LLM Cost per Call Estimator

Use total tokens and call count from a bill or log to derive average cost per API call, average token usage and total spend.

Inputs

Model

Total cached input

tok

Total uncached input

tok

Total output tokens

tok

Call count

Advanced (rate)

⚠ This estimator uses the shared LLM API Pricing Table and its checked date. Provider prices may change before this site updates; official pricing pages are authoritative.

Rate 1 USD = ? CNY

CNY

Average cost per call

—CNY ≈ —

Metric	USD	CNY
Per call (avg)	—	—
Total	—	—

What it is

An LLM cost per call estimator that derives unit cost from total token usage: paste totals from a bill, log or usage report, then compute average cost per API call, average input/output tokens, cache hit rate and total spend. It matches long-tail searches like AI API unit cost, token usage cost breakdown and average token cost per request. Everything is computed locally in your browser.

Related search intents: LLM cost per call · AI API unit cost calculator · cost per API call calculator · total tokens to per-call cost · average token cost per request · API usage cost breakdown · GPT cost per request · Claude cost per call · Gemini API call cost · DeepSeek cost per call · cached token cost calculator · bill token usage calculator · LLM spend breakdown · AI API average request cost

Related tools

FAQ

How is this different from the per-call tool?

That one starts from one call’s usage and projects daily/monthly totals; this one starts from a period’s totals and derives the average per call. Use this with bills/logs, that for planning.

How is the hit rate computed?

Hit rate = total cached input ÷ (total cached + total uncached input). Set cached to 0 if you don’t use caching.

What if the call count is wrong?

Call count only affects the derived per-call averages, not the total (the total comes from total tokens). A larger count means smaller derived per-call usage.

Do tiered-pricing models work here?

Yes. The tool selects the tier from the derived per-call input/output length and shows the effective tier price.

Is my data uploaded?

No.

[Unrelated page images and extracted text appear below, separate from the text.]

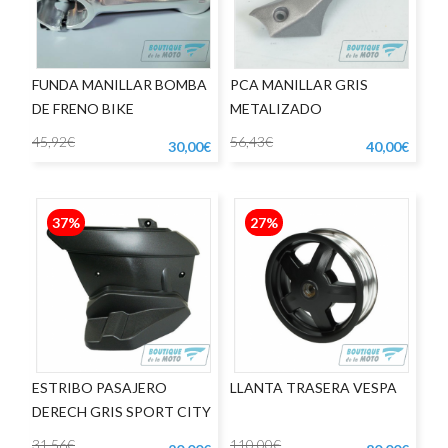
FUNDA MANILLAR BOMBA
PCA MANILLAR GRIS
DE FRENO BIKE
METALIZADO
45,92€
56,43€
30,00€
40,00€
37%
27%
ESTRIBO PASAJERO
LLANTA TRASERA VESPA
DERECH GRIS SPORT CITY
31,56€
110,00€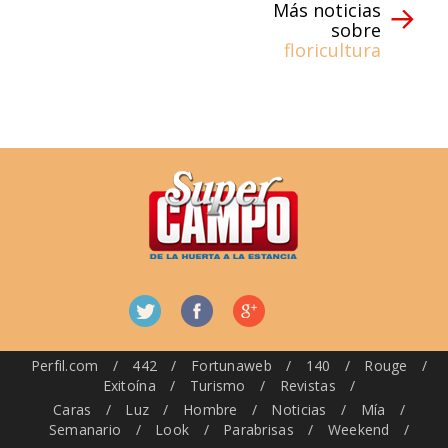
Más noticias
sobre
floricultura
Perfil.com
/
442
/
Fortunaweb
/
140
/
Rouge
/
Exitoína
/
Turismo
/
Revistas
/
Caras
/
Luz
/
Hombre
/
Noticias
/
Mía
/
Semanario
/
Look
/
Parabrisas
/
Weekend
/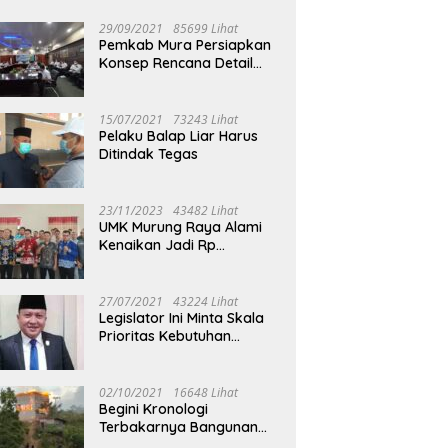
29/09/2021
85699 Lihat
Pemkab Mura Persiapkan
Konsep Rencana Detail
Tata Ruang Perkotaan
Puruk Cahu
15/07/2021
73243 Lihat
Pelaku Balap Liar Harus
Ditindak Tegas
23/11/2023
43482 Lihat
UMK Murung Raya Alami
Kenaikan Jadi Rp
3.562.377
27/07/2021
43224 Lihat
Legislator Ini Minta Skala
Prioritas Kebutuhan
Oksigen untuk Medis
02/10/2021
16648 Lihat
Begini Kronologi
Terbakarnya Bangunan
Walet Yang Berada di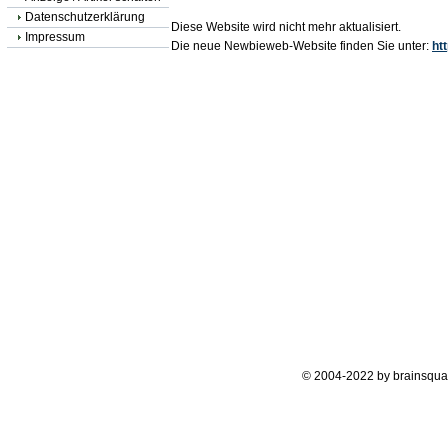
Datenschutzerklärung
Diese Website wird nicht mehr aktualisiert.
Impressum
Die neue Newbieweb-Website finden Sie unter:
ht
© 2004-2022 by brainsqua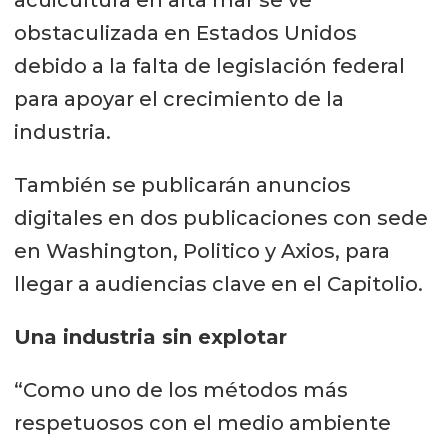
obstaculizada en Estados Unidos
debido a la falta de legislación federal
para apoyar el crecimiento de la
industria.
También se publicarán anuncios
digitales en dos publicaciones con sede
en Washington, Politico y Axios, para
llegar a audiencias clave en el Capitolio.
Una industria sin explotar
“Como uno de los métodos más
respetuosos con el medio ambiente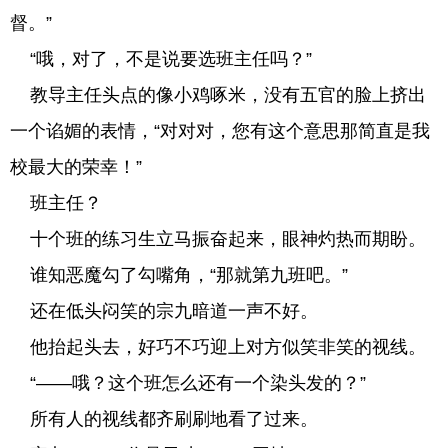
督。”
“哦，对了，不是说要选班主任吗？”
教导主任头点的像小鸡啄米，没有五官的脸上挤出
一个谄媚的表情，“对对对，您有这个意思那简直是我
校最大的荣幸！”
班主任？
十个班的练习生立马振奋起来，眼神灼热而期盼。
谁知恶魔勾了勾嘴角，“那就第九班吧。”
还在低头闷笑的宗九暗道一声不好。
他抬起头去，好巧不巧迎上对方似笑非笑的视线。
“——哦？这个班怎么还有一个染头发的？”
所有人的视线都齐刷刷地看了过来。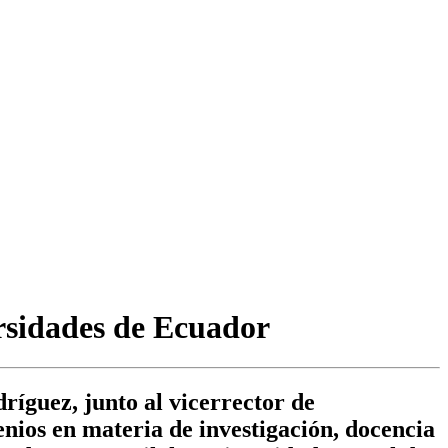
ersidades de Ecuador
ríguez, junto al vicerrector de
enios en materia de investigación, docencia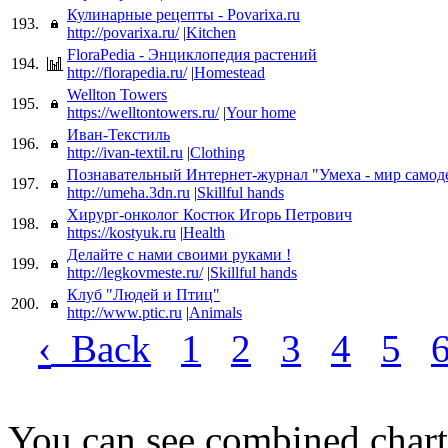
Кулинарные рецепты - Povarixa.ru
193.
http://povarixa.ru/
|
Kitchen
FloraPedia - Энциклопедия растений
194.
http://florapedia.ru/
|
Homestead
Wellton Towers
195.
https://welltontowers.ru/
|
Your home
Иван-Текстиль
196.
http://ivan-textil.ru
|
Clothing
Познавательный Интернет-журнал "Умеха - мир самод
197.
http://umeha.3dn.ru
|
Skillful hands
Хирург-онколог Костюк Игорь Петрович
198.
https://kostyuk.ru
|
Health
Делайте с нами своими руками !
199.
http://legkovmeste.ru/
|
Skillful hands
Клуб "Людей и Птиц"
200.
http://www.ptic.ru
|
Animals
‹
Back
1
2
3
4
5
You can see combined chart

Everything is computed locally in your browser; the page records none of the values or text you enter.

How to use

Three steps

Pick a model (grouped by provider, billing currency labeled).
Enter the period’s total cached input, total uncached input, total output tokens and call count.
The panel shows the average per-call cost and the total (USD & CNY), plus the derived per-call usage and tier price.

Example

A typical example

10,000 calls in a day: 5M cached input, 25M uncached input, 12M output tokens. With Claude Sonnet 4.5 at rate 7.2: derived ~3,000 input + 1,200 output per call, ~16.7% hit rate, about ¥0.18 per call and ~¥1,850 total for the day.

Limits

Before you rely on this

The result is an average per call and hides per-call variance; for a typical single call use the per-call → totals tool.
Model rates come from the shared LLM API Pricing Table with official source links and checked dates. Visitors cannot edit site data; provider pricing pages are authoritative for real billing.
Hit rate = cached ÷ (cached + uncached) input; models with no cache price ignore the cached portion.

Last updated: 2026-06-14 · Formula: per-call input = (cached+uncached)/calls, hit rate = cached/(cached+uncached), then priced by the shared LLM API Pricing Table; official pages are authoritative.